Tuesday, March 24, 2009

Big Money Boys Gather at WSJ's Future of Finance Initiative


Robert Wenzel of Economic Policy Journal reported from inside the Wall Street Journal's gathering of financial giants. Two of his observations stuck out.


Did Treasury Chief Geithner think banks would be willing to sell assets that weren't completely marked down?

Geithner danced around the question, but on further probing signalled that Treasury was willing to pump more money into any bank needing further capital--including if it is a result of liquidating assets via the Treasury plan. I took this to me that Treasury is protecting all major banks currently standing, from failure.

So the FDIC and Treasury could pressure banks to sell toxic assets to public-private partnerships on the cheap, with a promise to make up resulting capital shortfalls. That might get Carlyle's David Rubenstein the 20% rate of return his private equity underwriter (PEU) requires.

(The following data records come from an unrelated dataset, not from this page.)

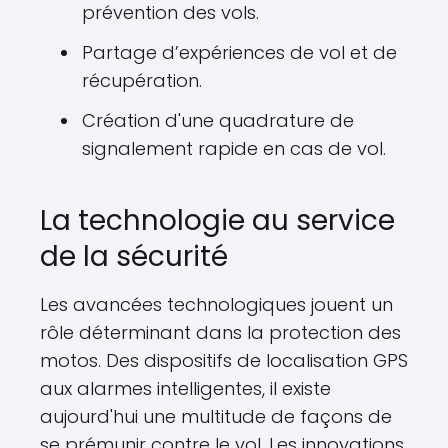
prévention des vols.
Partage d’expériences de vol et de
récupération.
Création d'une quadrature de
signalement rapide en cas de vol.
La technologie au service
de la sécurité
Les avancées technologiques jouent un
rôle déterminant dans la protection des
motos. Des dispositifs de localisation GPS
aux alarmes intelligentes, il existe
aujourd'hui une multitude de façons de
se prémunir contre le vol. Les innovations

From Geithner's comments, more regulation of the financial sector coming.

You would think the people in the room (Rubenstein, Soros, Rubin, Levitt, Summers, Volcker, Schwarzman, Whitney, Altman, Binder) will have major input on what the regulations will look like. Geithner also mentioned the upcoming G-20 meetings and the fact that any changes in regulation will have to be global in nature. My thought, the One World financial plan is near.

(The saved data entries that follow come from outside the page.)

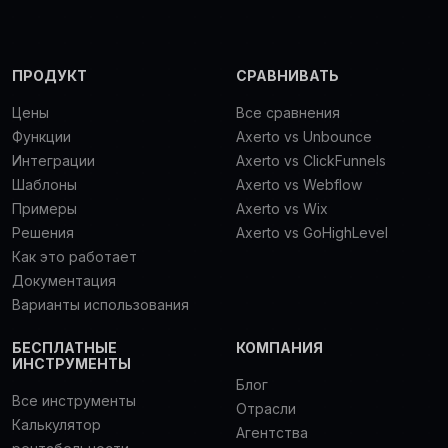
ПРОДУКТ
СРАВНИВАТЬ
Цены
Все сравнения
Функции
Axerto vs Unbounce
Интеграции
Axerto vs ClickFunnels
Шаблоны
Axerto vs Webflow
Примеры
Axerto vs Wix
Решения
Axerto vs GoHighLevel
Как это работает
Документация
Варианты использования
БЕСПЛАТНЫЕ
КОМПАНИЯ
ИНСТРУМЕНТЫ
Блог
Все инструменты
Отрасли
Калькулятор
Агентства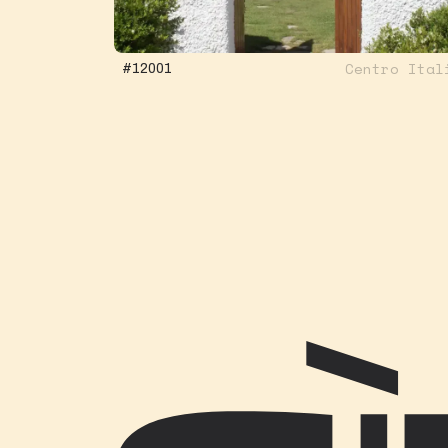
Centro Ital
#12001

It seems the lowest global common denominator goes beyond taxes and worker pay/benefits. Regulation is now included. Should this happen, the United States is controlled by global corporatists. The implied threat is big money boys will pack up their capital and flee to less taxed, lower paying, less regulated zones. Might they grab billions in American taxpayer provided capital and bolt?

In all the new talk about regulation, I've yet to hear private equity underwriters (PEU's) or sovereign wealth funds (SWF's) included. Did Tim speak to that? Senator Evan Bayh was present to watch the backs of PEU's & SWF's.